BeautifulSoup的初使用!_python_02

python小例子链接:

 ​​https://python123.io/ws/demo.html​

代码:

import requests
from bs4 import BeautifulSoup
r = requests.get("https://python123.io/ws/demo.html")
print(r.text)
demo = r.text
soup = BeautifulSoup(demo, "html.parser")
print(soup)
print(soup.prettify())

结果:

D:\python_install\python.exe D:/pycharmworkspace/temp1/crawler_1.py
<html><head><title>This is a python demo page</title></head>
<body>
<p class="title"><b>The demo python introduces several python courses.</b></p>
<p class="course">Python is a wonderful general-purpose programming language. You can learn Python from novice to professional by tracking the following courses:
<a href="http://www.icourse163.org/course/BIT-268001" class="py1" id="link1">Basic Python</a> and <a href="http://www.icourse163.org/course/BIT-1001870001" class="py2" id="link2">Advanced Python</a>.</p>
</body></html>
<html><head><title>This is a python demo page</title></head>
<body>
<p class="title"><b>The demo python introduces several python courses.</b></p>
<p class="course">Python is a wonderful general-purpose programming language.
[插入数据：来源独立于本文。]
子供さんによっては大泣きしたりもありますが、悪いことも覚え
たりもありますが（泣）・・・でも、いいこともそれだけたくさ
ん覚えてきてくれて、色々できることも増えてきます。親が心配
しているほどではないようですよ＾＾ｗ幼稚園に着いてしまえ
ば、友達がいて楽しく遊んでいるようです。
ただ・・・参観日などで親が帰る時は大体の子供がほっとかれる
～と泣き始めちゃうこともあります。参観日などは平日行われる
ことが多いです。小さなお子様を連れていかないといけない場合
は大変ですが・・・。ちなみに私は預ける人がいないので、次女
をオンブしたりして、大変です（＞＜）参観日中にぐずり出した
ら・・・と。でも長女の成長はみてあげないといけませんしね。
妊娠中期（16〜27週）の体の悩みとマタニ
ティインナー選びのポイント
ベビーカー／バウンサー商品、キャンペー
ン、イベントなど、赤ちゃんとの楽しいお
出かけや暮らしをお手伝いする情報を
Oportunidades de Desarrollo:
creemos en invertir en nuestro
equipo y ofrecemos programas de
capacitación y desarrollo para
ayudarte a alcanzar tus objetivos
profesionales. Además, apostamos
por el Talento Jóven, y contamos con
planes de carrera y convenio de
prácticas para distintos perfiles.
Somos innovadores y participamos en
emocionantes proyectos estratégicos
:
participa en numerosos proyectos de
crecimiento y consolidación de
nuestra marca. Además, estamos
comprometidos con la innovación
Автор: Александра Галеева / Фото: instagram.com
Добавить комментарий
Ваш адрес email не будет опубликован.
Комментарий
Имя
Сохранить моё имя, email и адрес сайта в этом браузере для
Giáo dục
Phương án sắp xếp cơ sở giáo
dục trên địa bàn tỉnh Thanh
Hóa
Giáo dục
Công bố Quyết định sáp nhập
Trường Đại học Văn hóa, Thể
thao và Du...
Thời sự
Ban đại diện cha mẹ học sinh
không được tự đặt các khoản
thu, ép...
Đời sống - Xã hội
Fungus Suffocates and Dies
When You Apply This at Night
You can learn Python from novice to professional by tracking the following courses:
<a class="py1" href="http://www.icourse163.org/course/BIT-268001" id="link1">Basic Python</a> and <a class="py2" href="http://www.icourse163.org/course/BIT-1001870001" id="link2">Advanced Python</a>.</p>
</body></html>
<html>
<head>
<title>
This is a python demo page
</title>
</head>
<body>
<p class="title">
<b>
The demo python introduces several python courses.
</b>
</p>
<p class="course">
Python is a wonderful general-purpose programming language. You can learn Python from novice to professional by tracking the following courses:
<a class="py1" href="http://www.icourse163.org/course/BIT-268001" id="link1">
Basic Python
</a>
and
<a class="py2" href="http://www.icourse163.org/course/BIT-1001870001" id="link2">
Advanced Python
</a>
.
</p>
</body>
</html>

Process finished with exit code 0

查看tag爸爸以及爷爷的标签名字:

import requests
from bs4 import BeautifulSoup
r = requests.get("https://python123.io/ws/demo.html")
print("\n")
demo = r.text
soup = BeautifulSoup(demo, "html.parser")
tag_a = soup.a
print(soup.a.parent.name)#查看其父亲的名字!
print("\n")
print(soup.a.parent.parent.name)#查看其父亲的父亲的名字!

结果:

D:\python_install\python.exe D:/pycharmworkspace/temp1/crawler_1.py


p


body

Process finished with exit code 0

转换为字典之后,获取对应的值:

代码:

import requests
from bs4 import BeautifulSoup
r = requests.get("https://python123.io/ws/demo.html")
print("\n")
demo = r.text
soup = BeautifulSoup(demo, "html.parser")
print(soup.a)#soup.tag tag就是你想要查看的标签类型!仅仅显示带有<a></a>标签的信息!
tag_a = soup.a
print("\n")
print(tag_a.attrs)#attrs:属性的意思
print("\n")
print(tag_a.attrs['id'])#获取href对应的值。
print("\n")
print(tag_a.attrs['href'])#获取href对应的值。
print("\n")

结果:

D:\python_install\python.exe D:/pycharmworkspace/temp1/crawler_1.py


<a class="py1" href="http://www.icourse163.org/course/BIT-268001" id="link1">Basic Python</a>


{'href': 'http://www.icourse163.org/course/BIT-268001', 'class': ['py1'], 'id': 'link1'}


link1


http://www.icourse163.org/course/BIT-268001



Process finished with exit code 0

HTML查看除网页标签之外字符串的方法:

代码:

import requests
from bs4 import BeautifulSoup
r = requests.get("https://python123.io/ws/demo.html")
print("\n")
demo = r.text
soup = BeautifulSoup(demo, "html.parser")
print(soup.a)#soup.tag tag就是你想要查看的标签类型!仅仅显示带有<a></a>标签的信息!
tag_a = soup.a
print("\n")
print(soup.a.string)
print("\n")
print(soup.p)
print("\n")
print(soup.p.string)

结果:

D:\python_install\python.exe D:/pycharmworkspace/temp1/crawler_1.py


<a class="py1" href="http://www.icourse163.org/course/BIT-268001" id="link1">Basic Python</a>


Basic Python


<p class="title"><b>The demo python introduces several python courses.</b></p>


The demo python introduces several python courses.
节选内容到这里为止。